「旅立ちの映画」コーダ あいのうた ブレミンさんの映画レビュー(感想・評価)
旅立ちの映画
同週にたくさん映画が上映してるのもあり、スルー候補だったのですが、SNSで話題になっていたり、興行面でかなり健闘しているのもあり劇場に足を運ぶことにしました。久々に口コミが原動力になりました。

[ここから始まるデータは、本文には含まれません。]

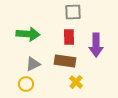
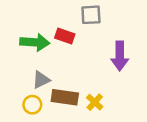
red rectangle: (69, 37) -> (65, 36), moved, turned -70
brown rectangle: (65, 61) -> (65, 97), moved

とっても面白かったです。アカデミー賞候補の名は伊達じゃない。
まず役者陣の演技の豊かさが素晴らしいです。特にエミリア・ジョーンズが凄い。頼りない声からの、発声を得て力強い声への移り変わりが見事で、鳥肌が立ちまくるほどの衝撃を受けました。普段のにこやかな少女の顔、恋にときめいている顔、家族との確執、家族との愛情を確かめる時の顔と、動きではなく表情でそのシーンごとに彼女の魅力が発揮されていたのも印象的です。家族4人のうち3人が聾唖者で、実際の役者の方々も聾唖者を起用するという徹底ぷり。前作でどうもその点が批判されていたようですが、いざ起用するとなるとなかなか難しい問題だとは思いますが、それでも違和感なく映画になっており、手話で下ネタを表現する際も面白さがきちんと伝わってきました。
聾唖者の方々と感覚を共有しているかのようなシーンがとても斬新で、そのシーンだけ娘が歌っているのに歌が全く聞こえないという恐怖と同時に、周りの人々が笑ったり手を叩いたりでその歌の素晴らしさを知るという表現方法がとても楽しかったです。

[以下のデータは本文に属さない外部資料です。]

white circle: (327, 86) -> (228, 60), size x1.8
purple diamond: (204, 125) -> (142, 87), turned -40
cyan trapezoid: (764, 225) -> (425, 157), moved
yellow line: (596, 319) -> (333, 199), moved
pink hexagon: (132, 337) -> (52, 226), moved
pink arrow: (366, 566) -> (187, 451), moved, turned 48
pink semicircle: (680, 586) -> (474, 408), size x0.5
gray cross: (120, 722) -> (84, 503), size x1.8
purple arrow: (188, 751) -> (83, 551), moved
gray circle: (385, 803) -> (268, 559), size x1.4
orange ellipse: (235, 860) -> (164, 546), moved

ルビーの才能を見込み教えるV先生がまたいいキャラクターで、厳しい先生ではあるけれど、根は優しくてとことん教えてくれて、ピンチの際には駆けつけてくれるし、手話の勉強を少しして会話に取り込んだり(ファ○クできて光栄ですという特大級のミスをやらかしますが笑)と、とても愛すべきキャラクターでした。
無事大学に合格し、ルビーを見送る際に家族が程よいいつもの距離感を保ちつつも、どこか寂しそうな姿。自分も実家を出る際はそのような感じだったのでとても懐かしい気分になりました。最後は家族全員で抱きしめ合って旅立つという、旅立ち映画として最高の幕引きでした。これからの彼女の未来もこっそり見ていきたいなと思う作品でした。これからも色々な国でリメイクされそうな雰囲気です。製作陣、役者陣の皆様お疲れ様でした。